▸ **The data**:

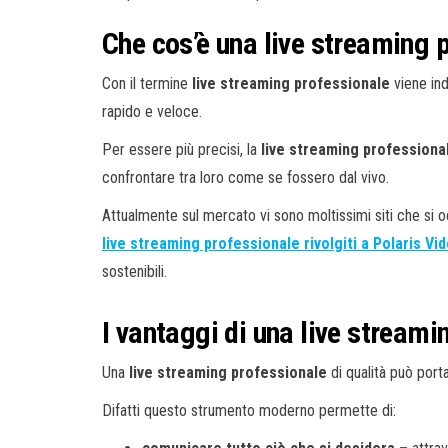
Che cos’è una live streaming 
Con il termine
live streaming professionale
viene ind
rapido e veloce.
Per essere più precisi, la
live streaming professiona
confrontare tra loro come se fossero dal vivo.
Attualmente sul mercato vi sono moltissimi siti che si
live streaming professionale rivolgiti a Polaris Vi
sostenibili.
I vantaggi di una live streami
Una
live streaming professionale
di qualità può port
Difatti questo strumento moderno permette di:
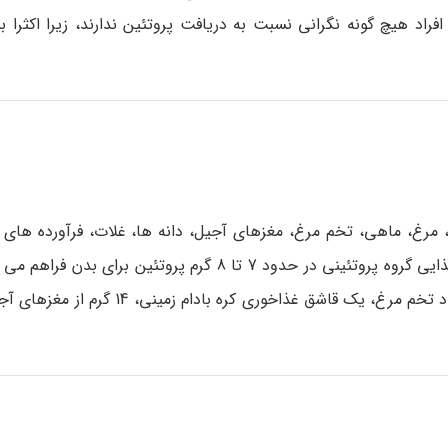
فراد هیچ گونه نگرانی نسبت به دریافت پروتئین ندارند، زیرا اکثرا بی
، مرغ، ماهی، تخم مرغ، مغزهای آجیل، دانه ها، غلات، فرآورده های 
کمی در سبزیجات و میوه ها وجود دارد. مصرف 28 گرم از موادغذایی گروه پروتئینی در حدود 7 تا 8 گرم 
یک وعده مصرفی شامل 28 گرم از گوشت، ماهی و مرغ، یک عدد تخم مرغ، یک قاشق غذ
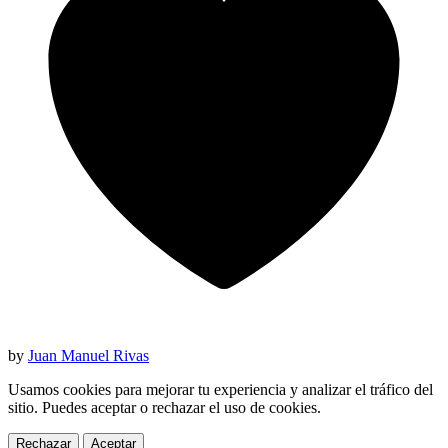
by
Juan Manuel Rivas
Usamos cookies para mejorar tu experiencia y analizar el tráfico del
sitio. Puedes aceptar o rechazar el uso de cookies.
Rechazar
Aceptar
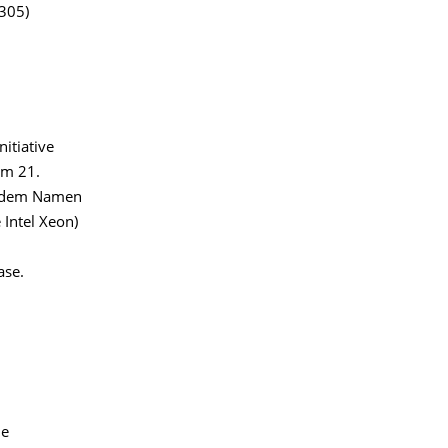
2305)
itiative
am 21.
t dem Namen
Intel Xeon)
ase.
he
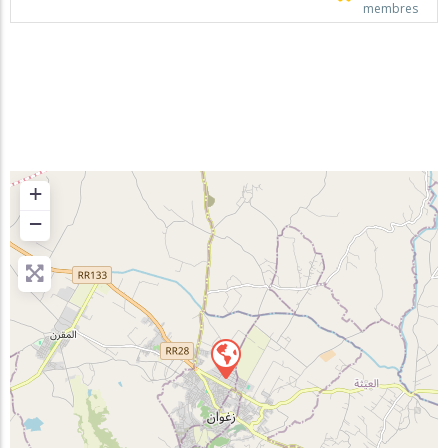
membres
+
−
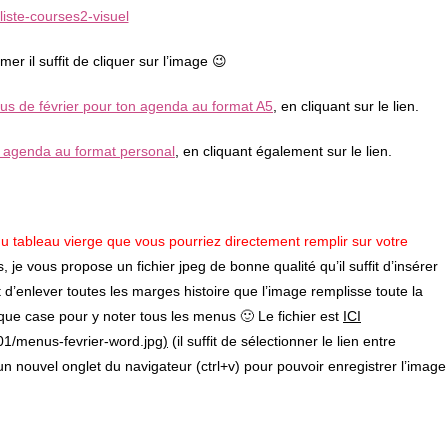
imer il suffit de cliquer sur l’image 😉
s de février pour ton agenda au format A5
, en cliquant sur le lien.
n agenda au format personal
, en cliquant également sur le lien.
du tableau vierge que vous pourriez directement remplir sur votre
 je vous propose un fichier jpeg de bonne qualité qu’il suffit d’insérer
it d’enlever toutes les marges histoire que l’image remplisse toute la
que case pour y noter tous les menus 🙂 Le fichier est
ICI
01/menus-fevrier-word.jpg
)
(il suffit de sélectionner le lien entre
 un nouvel onglet du navigateur (ctrl+v) pour pouvoir enregistrer l’image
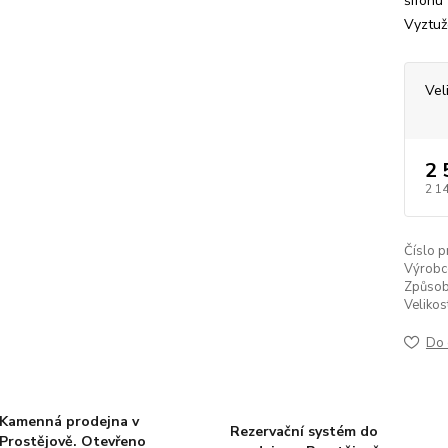
šifonu
Vyztuž
Vel
2 
2 1
Číslo p
Výrobc
Způsob
Velikos
Do 
Kamenná prodejna v
Rezervační systém do
Prostějově. Otevřeno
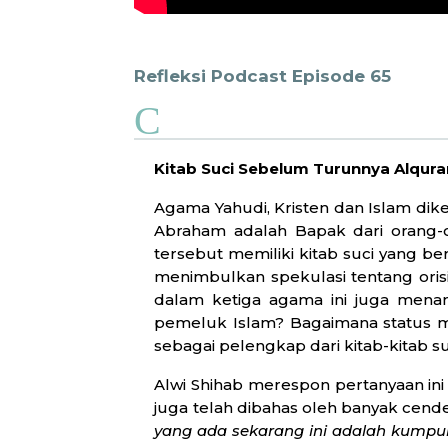
Refleksi Podcast Episode 65
C
Kitab Suci Sebelum Turunnya Alquran
Agama Yahudi, Kristen dan Islam di
Abraham adalah Bapak dari orang-o
tersebut memiliki kitab suci yang 
menimbulkan spekulasi tentang oris
dalam ketiga agama ini juga menam
pemeluk Islam? Bagaimana status m
sebagai pelengkap dari kitab-kitab
Alwi Shihab merespon pertanyaan in
juga telah dibahas oleh banyak cende
yang ada sekarang ini adalah kumpula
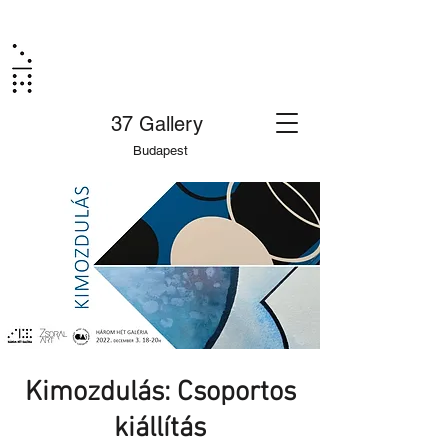
37 Gallery
Budapest
Kimozdulás: Csoportos
kiállítás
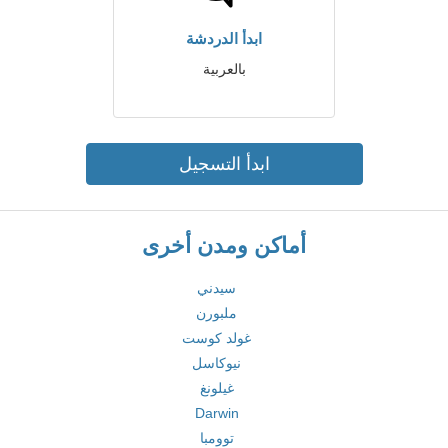
ابدأ الدردشة
بالعربية
ابدأ التسجيل
أماكن ومدن أخرى
سيدني
ملبورن
غولد كوست
نيوكاسل
غيلونغ
Darwin
توومبا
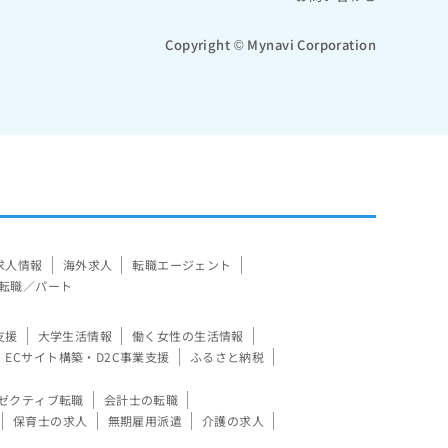
Copyright © Mynavi Corporation
求人情報
海外求人
転職エージェント
転職／パート
支援
大学生活情報
働く女性の生活情報
ECサイト構築・D2C事業支援
ふるさと納税
ゼクティブ転職
会計士の転職
保育士の求人
無期雇用派遣
介護の求人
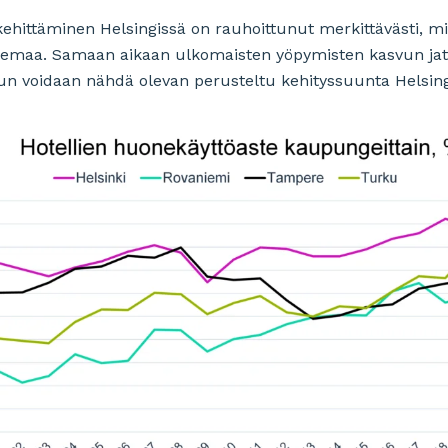
kehittäminen Helsingissä on rauhoittunut merkittävästi, 
semaa. Samaan aikaan ulkomaisten yöpymisten kasvun ja
n voidaan nähdä olevan perusteltu kehityssuunta Helsing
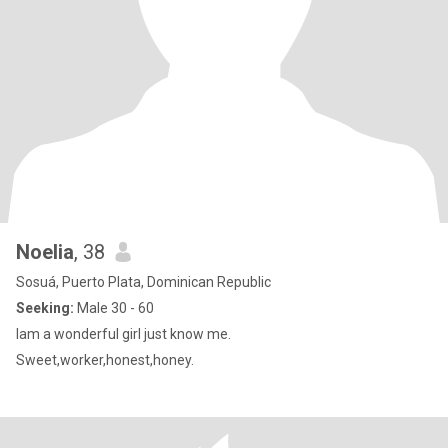
Noelia
, 38
Sosuá, Puerto Plata, Dominican Republic
Seeking:
Male 30 - 60
Iam a wonderful girl just know me.
Sweet,worker,honest,honey.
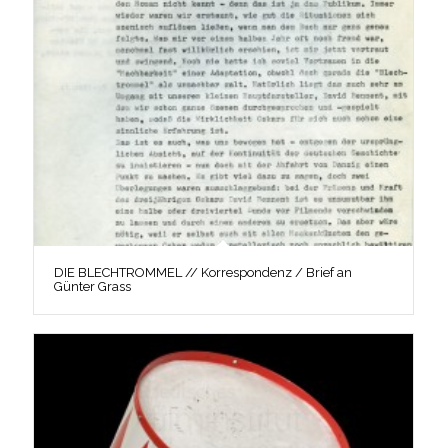
DIE BLECHTROMMEL // Korrespondenz / Brief an
Günter Grass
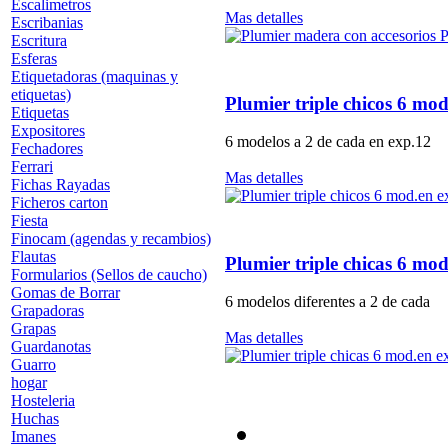
Escalimetros
Mas detalles
Escribanias
Escritura
Esferas
Etiquetadoras (maquinas y
etiquetas)
Plumier triple chicos 6 m
Etiquetas
Expositores
6 modelos a 2 de cada en exp.12
Fechadores
Ferrari
Mas detalles
Fichas Rayadas
Ficheros carton
Fiesta
Finocam (agendas y recambios)
Flautas
Plumier triple chicas 6 m
Formularios (Sellos de caucho)
Gomas de Borrar
6 modelos diferentes a 2 de cada
Grapadoras
Grapas
Mas detalles
Guardanotas
Guarro
hogar
Hosteleria
Huchas
Imanes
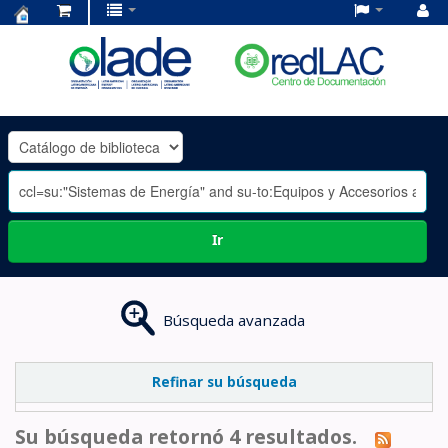
Centro
de
Documentación
OLADE
-
Ir
Búsqueda avanzada
Refinar su búsqueda
Su búsqueda retornó 4 resultados.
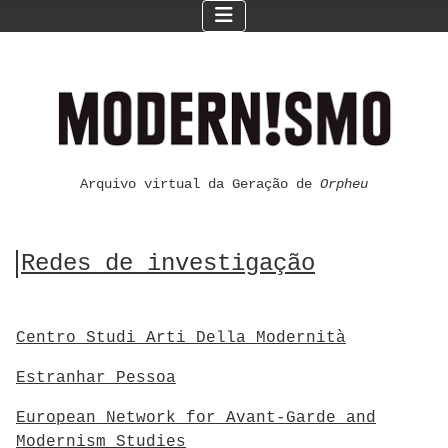
Arquivo virtual da Geração de
Orpheu
Redes de investigação
Centro Studi Arti Della Modernità
Estranhar Pessoa
European Network for Avant-Garde and
Modernism Studies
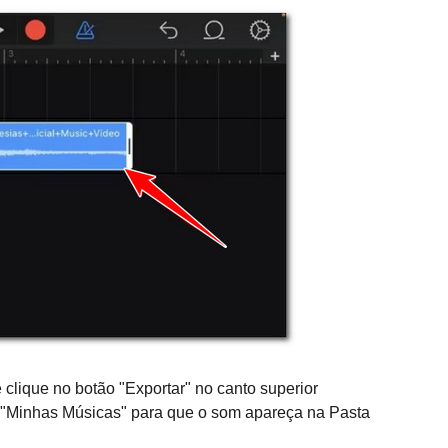
clique no botão "Exportar" no canto superior
ão "Minhas Músicas" para que o som apareça na Pasta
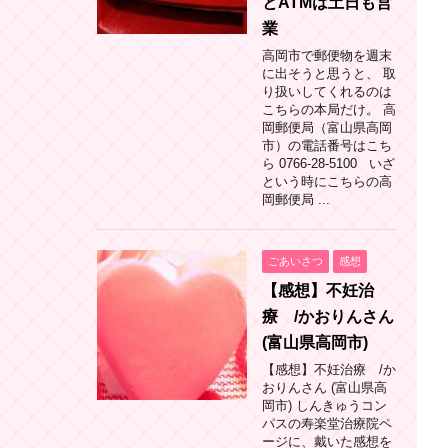
とATMは土日も営
業
高岡市で郵便物を週末
に出そうと思うと、 取
り扱いしてくれるのは
こちらの本局だけ。 高
岡郵便局（富山県高岡
市）の電話番号はこち
ら 0766-28-5100 いざ
という時にこちらの高
岡郵便局 ...
ごあいさつ
感想
【感想】不妊治
療 /かおりんさん
(富山県高岡市)
【感想】不妊治療 /か
おりんさん (富山県高
岡市) しんきゅうコン
パスの寿楽堂治療院ペ
ージに、戴いた感想を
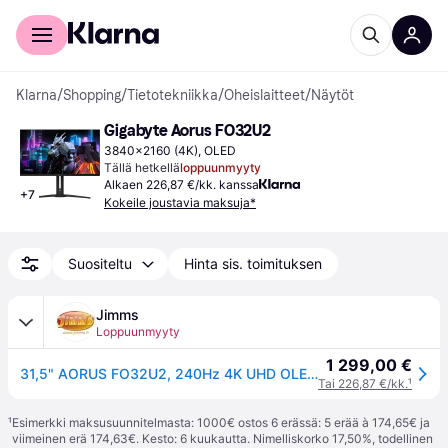
Kuluttajille
Yrityksille
Klarna
/
Shopping
/
Tietotekniikka
/
Oheislaitteet
/
Näytöt
Gigabyte Aorus FO32U2
3840x2160 (4K), OLED
Tällä hetkellä
loppuunmyyty
Alkaen 226,87 €/kk. kanssa
+
7
Kokeile joustavia maksuja*
Suositeltu
Hinta sis. toimituksen
Jimms
Loppuunmyyty
1 299,00 €
31,5" AORUS FO32U2, 240Hz 4K UHD OLED-pelimonitori, musta
Tai 226,87 €/kk.
¹
¹
Esimerkki maksusuunnitelmasta: 1000€ ostos 6 erässä: 5 erää à 174,65€ ja
viimeinen erä 174,63€. Kesto: 6 kuukautta. Nimelliskorko 17,50%, todellinen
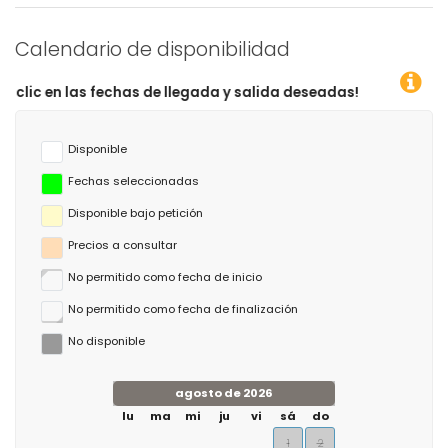
Calendario de disponibilidad
s de llegada y salida deseadas!
Disponible
Fechas seleccionadas
Disponible bajo petición
Precios a consultar
No permitido como fecha de inicio
No permitido como fecha de finalización
No disponible
agosto de 2026
lu
ma
mi
ju
vi
sá
do
1
2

▸ **Exercise instructions**: Only the lines from the start of the records to the line with "غلات، فرآورده های" belong in the copy. Print them exactly, minus pictures.

▸ **Written reply**:
Che cos’è una live streaming 
Con il termine
live streaming professionale
viene ind
rapido e veloce.
Per essere più precisi, la
live streaming professiona
confrontare tra loro come se fossero dal vivo.
Attualmente sul mercato vi sono moltissimi siti che si
live streaming professionale rivolgiti a Polaris Vi
sostenibili.
I vantaggi di una live streami
Una
live streaming professionale
di qualità può port
Difatti questo strumento moderno permette di:
فراد هیچ گونه نگرانی نسبت به دریافت پروتئین ندارند، زیرا اکثرا بی
، مرغ، ماهی، تخم مرغ، مغزهای آجیل، دانه ها، غلات، فرآورده های 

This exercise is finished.